Summary of medicine characteristics - PENTASA SLOW RELEASE TABLETS 500 MG
1 NAME OF THE MEDICINAL PRODUCT
2. QUALITATIVE AND QUANTITATIVE COMPOSITION
3. PHARMACEUTICAL FORM
4 CLINICAL PARTICULARS
4.1 Therapeutic indications
PENTASA Slow Release Tablets 1g are indicated for the treatment of mild to moderate exacerbations of ulcerative colitis. For the maintenance of remission of ulcerative colitis.
4.2 Posology and method of administration
The tablets must not be crushed or chewed. They may be swallowed whole or broken up. To facilitate swallowing they may be dispersed in 50ml of cold water. Stir and drink immediately.
Adults:
Acute treatment: Individual dosage of up to 4g mesalazine once daily or in two or three divided doses.
Maintenance treatment: Individual dosage. Recommended dosage, 2g mesalazine once daily.
There is only limited documentation for an effect in children (age 6–18 years).
Children 6 years of age and older:
Active disease: To be determined individually, starting with 30–50 mg/kg/day in divided doses. Maximum dose: 75 mg/kg/day in divided doses. The total dose should not exceed 4 g/day (maximum adult dose).
Maintenance treatment: To be determined individually, starting with 15–30 mg/kg/day in divided doses. The total dose should not exceed 2 g/day (recommended adult dose).
It is generally recommended that half the adult dose may be given to children up to a body weight of 40 kg; and the normal adult dose to those above 40 kg.
The usual adult dose applies.
Route of administration: oral.
4.3 Contraindications
Pentasa is contraindicated in:
– patients with known hypersensitivity to salicylates or any of the excipients.
– patients with severe liver and/or renal impairment
4.4 Special warnings and precautions for use
Blood tests (differential blood count; liver function parameters such as ALT or AST; serum creatinine) and urinary status (dip sticks) should be determined prior to and during treatment, at the discretion of the treating physician. As a guideline, follow-up tests are recommended 14 days after commencement of treatment, then a further two to three tests at intervals of 4 weeks.
If the findings are normal, follow-up tests should be carried out every three months. If additional symptoms occur, these tests should be performed immediately.
Caution is recommended in patients with impaired hepatic function.
PENTASA should not be used in patients with impaired renal function. Mesalazine-induced renal toxicity should be considered, if renal function deteriorates during treatment.
Patients with pulmonary disease, in particular asthma, should be very carefully monitored during a course of treatment with PENTASA.

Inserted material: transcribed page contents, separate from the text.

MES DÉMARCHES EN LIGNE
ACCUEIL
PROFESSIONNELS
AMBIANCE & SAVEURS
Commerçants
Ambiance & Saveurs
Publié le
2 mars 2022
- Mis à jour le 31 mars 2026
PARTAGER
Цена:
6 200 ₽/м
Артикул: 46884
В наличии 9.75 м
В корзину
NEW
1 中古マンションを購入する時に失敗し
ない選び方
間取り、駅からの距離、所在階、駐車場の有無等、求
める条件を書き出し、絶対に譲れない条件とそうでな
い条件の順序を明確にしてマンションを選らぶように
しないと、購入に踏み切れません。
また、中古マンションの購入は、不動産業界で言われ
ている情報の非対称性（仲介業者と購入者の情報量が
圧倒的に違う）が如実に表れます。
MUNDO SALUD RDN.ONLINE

Patients with a history of adverse drug reactions to preparations containing sulphasalazine (risk of allergy to salicylates), should be kept under close medical surveillance on commencement of a course of treatment with PENTASA. Severe cutaneous adverse reactions, including Stevens-Johnson syndrome (SJS) and toxic epidermal necrolysis (TEN), have been reported in association with mesalazine treatment. Should PENTASA cause acute intolerance reactions such as abdominal cramps, acute abdominal pain, fever and severe headache, and/or the first appearance of signs and symptoms of severe skin reactions, such as skin rash, mucosal lesions, or any other signs of hypersensitivity, the treatment should be discontinued immediately.
Mesalazine-induced cardiac hypersensitivity reactions (myo- and pericarditis) have been reported rarely. Treatment should be discontinued on suspicion or evidence of these reactions.

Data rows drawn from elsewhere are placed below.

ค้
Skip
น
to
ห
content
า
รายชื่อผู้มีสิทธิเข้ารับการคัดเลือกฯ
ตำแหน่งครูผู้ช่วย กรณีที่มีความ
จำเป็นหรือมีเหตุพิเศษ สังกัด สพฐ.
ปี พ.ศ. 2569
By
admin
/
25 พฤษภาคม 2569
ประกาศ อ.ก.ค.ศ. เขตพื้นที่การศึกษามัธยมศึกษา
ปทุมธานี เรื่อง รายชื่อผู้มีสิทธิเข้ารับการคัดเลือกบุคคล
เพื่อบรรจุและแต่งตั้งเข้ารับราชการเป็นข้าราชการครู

Cases of nephrolithiasis have been reported with the use of mesalazine including stones with a 100% mesalazine content. It is recommended to ensure adequate fluid intake during treatment.
4.5 Interaction with other medicinal products and other forms of interaction
In patients who are concomitantly treated with azathioprine, or 6-mercaptopurine, or thioguanine, a possible increase in the myelosuppressive effects of azathioprine, or 6-mercaptopurine, or thioguanine should be taken into account.
There is weak evidence that mesalazine might decrease the anticoagulant effect of warfarin.
4.6 Fertility, pregnancy and lactation
PENTASA should be used with caution during pregnancy and lactation and only if the potential benefit outweighs the possible risks in the opinion of the physician.
Pregnancy
Mesalazine is known to cross the placental barrier. There is no adequate data on the use of PENTASA in pregnant women. However, data on a limited number of exposed pregnancies indicate no adverse effect of mesalazine on the pregnancy or on the health of the fetus/newborn child. To date no other relevant epidemiologic data are available.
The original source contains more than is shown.